Australian musical group

Random were a five-member Australian R&B vocal group formed in 2005 by Xylocaine "Xy" Latu, Wayne Tauvao, Tasesa Junior "TJ" Tauvao, Donald Tauvao and Andy-Iese "Jesse" Tolo-Paepae. Random were the winners of the first season of The X Factor (Australia); they were also the first (of five worldwide) group to win the franchise. In October that year, they issued their debut self-titled album, which peaked in the ARIA Albums Chart top 100. Their first single, "Put Your Hands Up", peaked at No. 7 on the related ARIA Singles Chart.

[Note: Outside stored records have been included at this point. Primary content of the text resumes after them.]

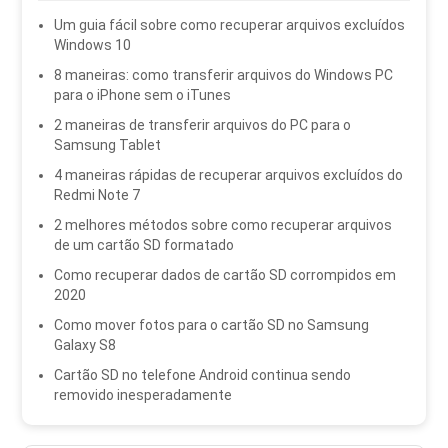
Um guia fácil sobre como recuperar arquivos excluídos
Windows 10
8 maneiras: como transferir arquivos do Windows PC
para o iPhone sem o iTunes
2 maneiras de transferir arquivos do PC para o
Samsung Tablet
4 maneiras rápidas de recuperar arquivos excluídos do
Redmi Note 7
2 melhores métodos sobre como recuperar arquivos
de um cartão SD formatado
Como recuperar dados de cartão SD corrompidos em
2020
Como mover fotos para o cartão SD no Samsung
Galaxy S8
Cartão SD no telefone Android continua sendo
removido inesperadamente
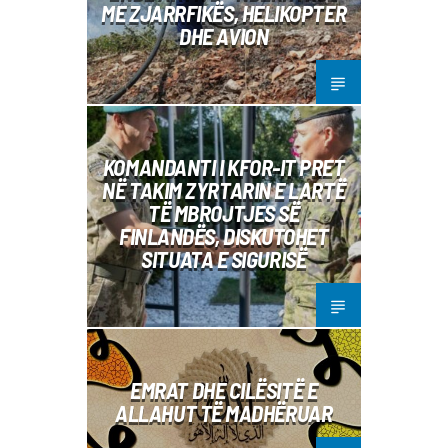
ME ZJARRFIKËS, HELIKOPTER
DHE AVION
KOMANDANTI I KFOR-IT PRET
NË TAKIM ZYRTARIN E LARTË
TË MBROJTJES SË
FINLANDËS, DISKUTOHET
SITUATA E SIGURISË
EMRAT DHE CILËSITË E
ALLAHUT TË MADHËRUAR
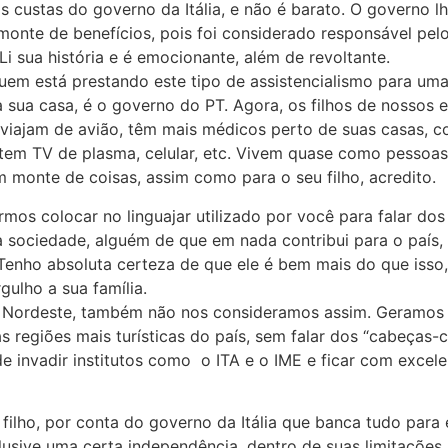
 às custas do governo da Itália, e não é barato. O governo 
onte de benefícios, pois foi considerado responsável pel
Li sua história e é emocionante, além de revoltante.
quem está prestando este tipo de assistencialismo para u
 sua casa, é o governo do PT. Agora, os filhos de nossos
 viajam de avião, têm mais médicos perto de suas casas,
 tem TV de plasma, celular, etc. Vivem quase como pessoas
um monte de coisas, assim como para o seu filho, acredito.
ormos colocar no linguajar utilizado por você para falar dos
a sociedade, alguém de que em nada contribui para o país
Tenho absoluta certeza de que ele é bem mais do que isso,
gulho a sua família.
e Nordeste, também não nos consideramos assim. Geramos
 regiões mais turísticas do país, sem falar dos “cabeças-
 invadir institutos como o ITA e o IME e ficar com excel
 filho, por conta do governo da Itália que banca tudo para 
clusive uma certa independência, dentro de suas limitações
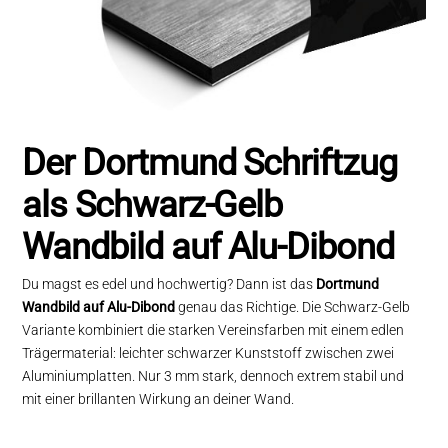
Der Dortmund Schriftzug
als Schwarz-Gelb
Wandbild auf Alu-Dibond
Du magst es edel und hochwertig? Dann ist das
Dortmund
Wandbild auf Alu-Dibond
genau das Richtige. Die Schwarz-Gelb
Variante kombiniert die starken Vereinsfarben mit einem edlen
Trägermaterial: leichter schwarzer Kunststoff zwischen zwei
Aluminiumplatten. Nur 3 mm stark, dennoch extrem stabil und
mit einer brillanten Wirkung an deiner Wand.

A follow-up single, "Are You Ready", reached No. 36. The group disbanded in 2007 but briefly reunited in October 2009 for a one-off performance.

==History==
Random formed at the Brisbane auditions for The X Factor (Australia) in December 2004. Initially Xylocaine "Xy" Latu and Andy-Iese "Jesse" Tolo-Paepae were to compete as a duo, Rough Diamonds; while Tasesa Junior "TJ" Tauvao wanted to enter as a solo artist: he was attending with his brother Wayne Tauvao and their cousin, Donald Tauvao – all three were former members of a vocal trio, 315. Prior to auditioning all five agreed to compete as a combined R&B vocal quintet and named themselves, Random. The group were mentored by Mark Holden and won the TV talent contest.

==After X Factor==
The group released their first single "Put Your Hands Up" on 10 June 2005 after their win. The single reached No. 7 on the Australian ARIA Chart. Their second single, "Are You Ready", peaked at No. 36 in September. They released their self-titled debut album on 9 October 2005, but it only reached No. 79.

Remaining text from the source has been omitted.